Tagged and bagged: migrating AEM pages to use new tags requires planning and care

Handle with care: a guide to safely migrating AEM pages to using new tags

Rachna Mehta
The Telegraph Engineering

--

Introduction

At The Telegraph, we use Adobe Experience Manager (AEM) as our web platform, with various websites running on it. The entire website is divided into two sections:

  1. Core web which includes content from the wider Editorial teams (News, Business, Sport etc)
  2. Travel web which includes content from the Travel Editorial team only.

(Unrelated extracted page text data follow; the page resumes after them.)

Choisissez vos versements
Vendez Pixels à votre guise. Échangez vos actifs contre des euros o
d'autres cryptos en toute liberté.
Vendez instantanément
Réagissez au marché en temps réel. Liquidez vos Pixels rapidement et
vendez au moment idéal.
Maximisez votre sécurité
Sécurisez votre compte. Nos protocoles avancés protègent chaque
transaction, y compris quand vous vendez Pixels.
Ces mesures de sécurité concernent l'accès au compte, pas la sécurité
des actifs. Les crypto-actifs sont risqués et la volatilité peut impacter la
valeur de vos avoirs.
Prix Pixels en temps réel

The Core Web team uses a custom authoring tool that runs on top of AEM Author, providing a bespoke UI engineered for Editorial’s needs and helping to streamline the creation, updating and publication of content on the website. The authoring tool also includes a cool feature, whereby new topic pages are created as soon as X number of pages are given the same tag and published. In contrast, our Travel Editorial team has historically used AEM’s Classic UI for their purposes of creating and tagging content..

We were given a new requirement: the Travel Editorial team should also use our custom tool for their daily workflow so they too can benefit from its streamlined processes. Doing this would also mean the auto-topic page generating feature would be available to the Travel team at no extra development cost. To make this happen, we would first need to migrate all of the AEM Tags used by Travel from the Classic UI to the custom tool.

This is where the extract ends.